Die EU-Cybercrime-Richtlinie als globales Vorbild?

Unser Doktorand Adrian Haase stellte im November 2015 seine Forschungsarbeit auf der First International Conference on Anti-Cybercrime (ICACC-2015) in Riad, Saudi-Arabien vor. Seine Arbeit, die wir hier noch einmal veröffentlichen, und seine anschließende Präsentation konzentrierten sich auf die europäische Richtlinie 2014/40/EU über Angriffe auf Informationssysteme und ihr Potential ein internationales Modellgesetz für Gesetzgebung bezüglich Cyberkriminalität zu werden.

In Bereichen besonders schwerer Kriminalität mit grenzüberschreitender Dimension hat die Europäische Union seit dem Vertrag von Lissabon eine Kompetenz zu Strafrechtsharmonisierung (Art. 83 Abs. 1 AEUV). Für das Kriminalitätsfeld der Computerkriminalität hat die Europäische Union diese Kompetenz im Jahre 2013 genutzt und Richtlinie 2013/40/EU verabschiedet. Diese adressiert vier Bereiche krimineller Aktivitäten, die sich gegen Informationssysteme richten: den rechtswidrigen Zugang zu Informationssystemen (Artikel 3), rechtswidrige Systemeingriffe (Artikel 4), rechtswidrige Eingriffe in Daten (Artikel 5) und rechtswidriges Abfangen von Daten (Artikel 6). Zum September 2015 haben die EU-Mitgliedstaaten ihr jeweiliges materielles und prozessuales Strafrecht den Erfordernissen der Richtlinie angepasst.

Insbesondere der Schutz kritischer Infrastrukturen soll durch dieses EU-Instrument verbessert werden. Als Beispiel dient dazu die Vorfeld-Kriminalisierung bei der Konstruktion von Bot-Netzen, die regelmäßig für DDoS-Attacken genutzt werden. Bereits in frühen Entwicklungsstadien von Bot-Netzen und somit ohne tatsächliche Schädigung fremder Rechtsgüter haben die EU-Staaten nun derartige Aktivitäten unter Strafe gestellt. Die Diskussion bezüglich strafrechtsdogmatischer Schwierigkeiten bei einer Kriminalisierung solcher Handlungen, die eine spätere Straftat lediglich vorbereiten, wird an anderer Stelle zu führen sein. Der Ansatz, „Hacking“-Aktivitäten weitreichend unter Strafe zu stellen, zeigt allerdings jetzt bereits zweierlei: erstens ist der Glaube an ein abschreckendes Strafrecht lebendiger denn je und zweitens wird die Bedrohung kritischer Infrastrukturen durch Angriffe auf Informationssysteme durch die EU als nahezu existenzgefährdend eingeschätzt.

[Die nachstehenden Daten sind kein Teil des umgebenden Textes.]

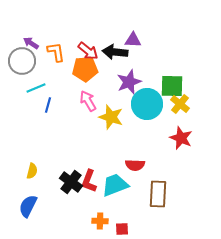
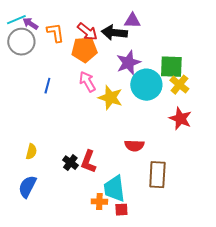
cyan line: (36, 88) -> (16, 20), moved
black cross: (71, 182) -> (70, 163), size x0.7
cyan trapezoid: (115, 185) -> (114, 189), moved, turned -76

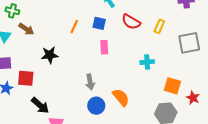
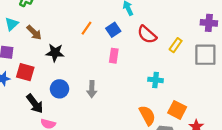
blue square: (99, 23) -> (113, 30), turned 32
brown arrow: (26, 29) -> (34, 32), moved
gray square: (189, 43) -> (205, 55), moved
orange semicircle: (121, 97) -> (147, 115), moved
blue circle: (96, 106) -> (60, 89), moved

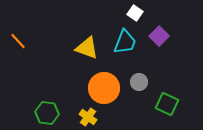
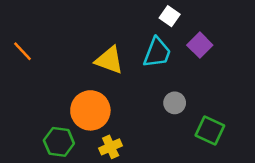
orange circle: (104, 88) -> (90, 110), moved
yellow cross: (88, 117) -> (111, 147), turned 30

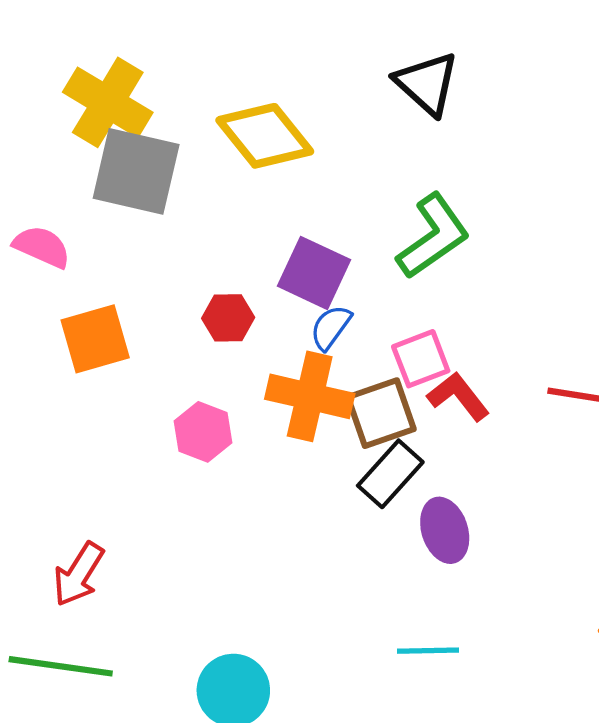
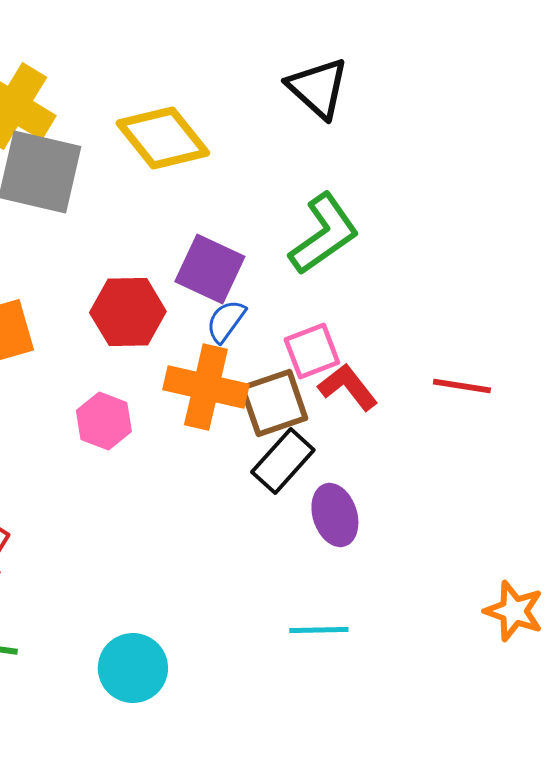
red hexagon: (228, 318) -> (128, 312), size x1.5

Letzterer Aspekt bei der Bekämpfung von Angriffen auf Informationssysteme spiegelt durchaus real existierende Gefahren wider, wie aktuelle Studien zu den Auswirkungen von Cyberattacken nachweisen. Den IT-Infrastrukturen kommt dabei eine besondere Wichtigkeit zu. Zunächst gewährleisten sie Informationsbeschaffung und lückenlose Kommunikation zu gesellschaftlichen, sozialen, wirtschaftlichen und politischen Zwecken. Darüber hinaus erfüllen die Informations- und Kommunikationsinfrastrukturen allerdings noch einen weiteren Zweck, denn sie dienen mittlerweile den meisten anderen kritischen Infrastrukturen, wie Finanzwirtschaft, Energieversorgung, Transport, etc. als Meta-Infrastruktur. Bei einem Ausfall von kritischen IT-Infrastrukturen sind somit weitere relevante Bereiche des gesellschaftlichen Lebens bedroht.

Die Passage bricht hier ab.